Was it possible to correct those annoying shortcomings of the Su-33, which prevented him from gaining unqualified superiority over the MiG in terms of fulfilling the tasks of air defense, and at the same time letting weapon "Air-to-surface"? Without a doubt - you can. For example, the upgraded Su-27CM are able to use RVV-SD. In essence, no one interfered with the time to turn the Su-33 from the 4 generation into the 4 ++ generation, the Sukhoi Design Bureau was going to do just that: the deck aircraft of the 4 generation at the first stage and its improvement in the subsequent ones.
And if we were talking now about the air group of some promising aircraft carrier, then it would be more correct to build it on the Su-33 modification, or on their Su-33 and MiG-29K mixed air group.

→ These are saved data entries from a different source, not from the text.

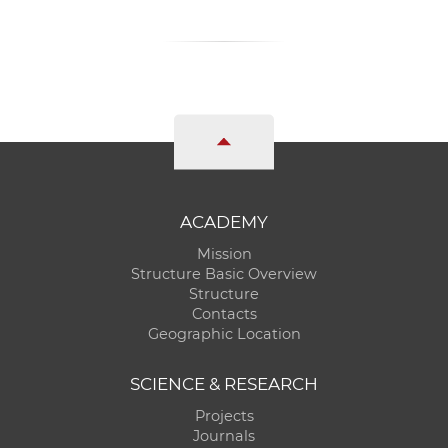
ACADEMY
Mission
Structure Basic Overview
Structure
Contacts
Geographic Location
SCIENCE & RESEARCH
Projects
Journals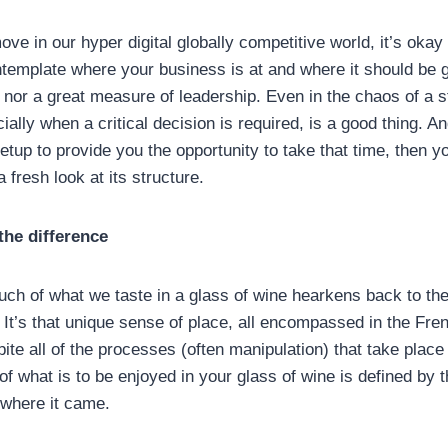
ove in our hyper digital globally competitive world, it’s okay
template where your business is at and where it should be g
nor a great measure of leadership. Even in the chaos of a st
ally when a critical decision is required, is a good thing. An
setup to provide you the opportunity to take that time, then y
 fresh look at its structure.
the difference
much of what we taste in a glass of wine hearkens back to the 
. It’s that unique sense of place, all encompassed in the Fr
pite all of the processes (often manipulation) that take place
of what is to be enjoyed in your glass of wine is defined by t
 where it came.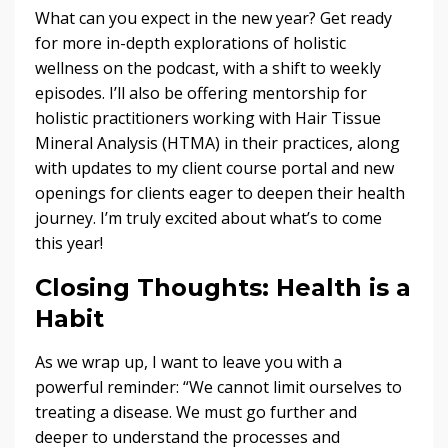
What can you expect in the new year? Get ready
for more in-depth explorations of holistic
wellness on the podcast, with a shift to weekly
episodes. I’ll also be offering mentorship for
holistic practitioners working with Hair Tissue
Mineral Analysis (HTMA) in their practices, along
with updates to my client course portal and new
openings for clients eager to deepen their health
journey. I’m truly excited about what’s to come
this year!
Closing Thoughts: Health is a
Habit
As we wrap up, I want to leave you with a
powerful reminder: “We cannot limit ourselves to
treating a disease. We must go further and
deeper to understand the processes and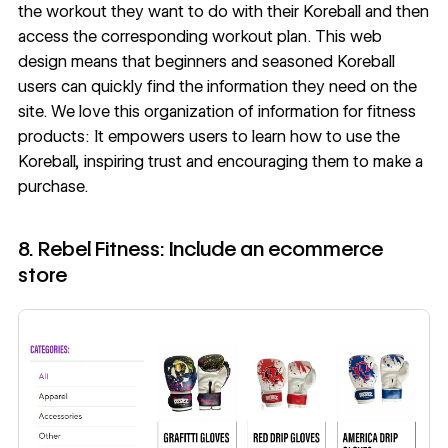
the workout they want to do with their Koreball and then
access the corresponding workout plan. This web
design means that beginners and seasoned Koreball
users can quickly find the information they need on the
site. We love this organization of information for fitness
products: It empowers users to learn how to use the
Koreball, inspiring trust and encouraging them to make a
purchase.
8. Rebel Fitness: Include an ecommerce
store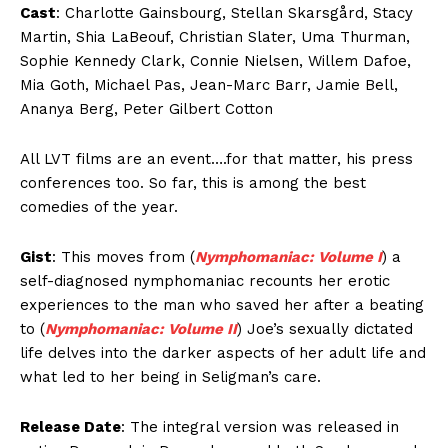
Cast
: Charlotte Gainsbourg, Stellan Skarsgård, Stacy
Martin, Shia LaBeouf, Christian Slater, Uma Thurman,
Sophie Kennedy Clark, Connie Nielsen, Willem Dafoe,
Mia Goth, Michael Pas, Jean-Marc Barr, Jamie Bell,
Ananya Berg, Peter Gilbert Cotton
All LVT films are an event….for that matter, his press
conferences too. So far, this is among the best
comedies of the year.
Gist
: This moves from (
Nymphomaniac: Volume I
) a
self-diagnosed nymphomaniac recounts her erotic
experiences to the man who saved her after a beating
to (
Nymphomaniac: Volume II
) Joe’s sexually dictated
life delves into the darker aspects of her adult life and
what led to her being in Seligman’s care.
Release Date
: The integral version was released in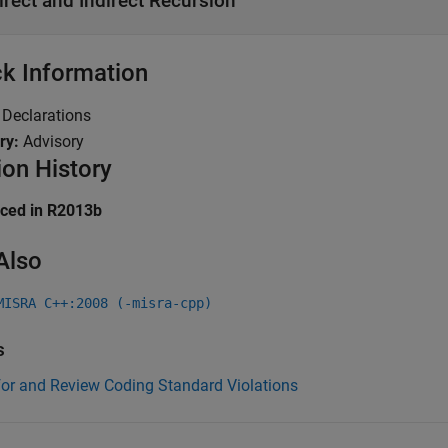
irect and Indirect Recursion
k Information
:
Declarations
ry:
Advisory
ion History
uced in R2013b
Also
MISRA C++:2008 (-misra-cpp)
s
for and Review Coding Standard Violations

However, we are talking about a very specific situation at the beginning of the 90-s - the USSR collapsed, and it was quite clear that the “Admiral of the Fleet of the Soviet Union Kuznetsov” would remain our only aircraft carrier capable of receiving horizontal take-off and landing aircraft for a long time.
In the conditions of the coming collapse of the Navy and naval rocket launchers, the question of the universality of the Kuznetsov aircraft was extremely important. In the USSR, enemy AUS could attack regiments of a Tu-22М3, an APL detachment, surface missile cruisers, etc. With so many means of destruction, it was really correct to “sharpen” the TAKR air group in the air defense system in order to provide air cover for the shock forces. But literally a decade passed, and the USSR naval power remained only in the memory of those who were not indifferent. Under these conditions, the ability of the MiG-29K to strike at surface targets could qualitatively improve the capabilities of the Russian Northern Fleet. And besides - since the collapse of the USSR, we (fortunately!) Have not entered the world "hot" war (although the times of the "cold" war have already returned). Conflicts have taken a different, creeping form - Russia defends its interests, giving repulse to numerous “bootype” who are trying to turn an entire Arab conglomerate into a mad and cave “caliphate”. For use in local conflicts, for the "projection of force" is more useful than a multi-purpose aircraft carrier, whose air group is capable of destroying air, ground and surface targets, and not just air.
Thus, in the specific conditions of the 1991, the MiG-29K was preferable to the Su-33. But the fine-tuning of the aircraft was simply not enough money. And if there were money, could the Mikoyan OKB be able to bring to serial production the MiG-29K within a reasonable time?
Without a doubt - could. In fact, they demonstrated this by creating the MiG-29K for the Indian Navy.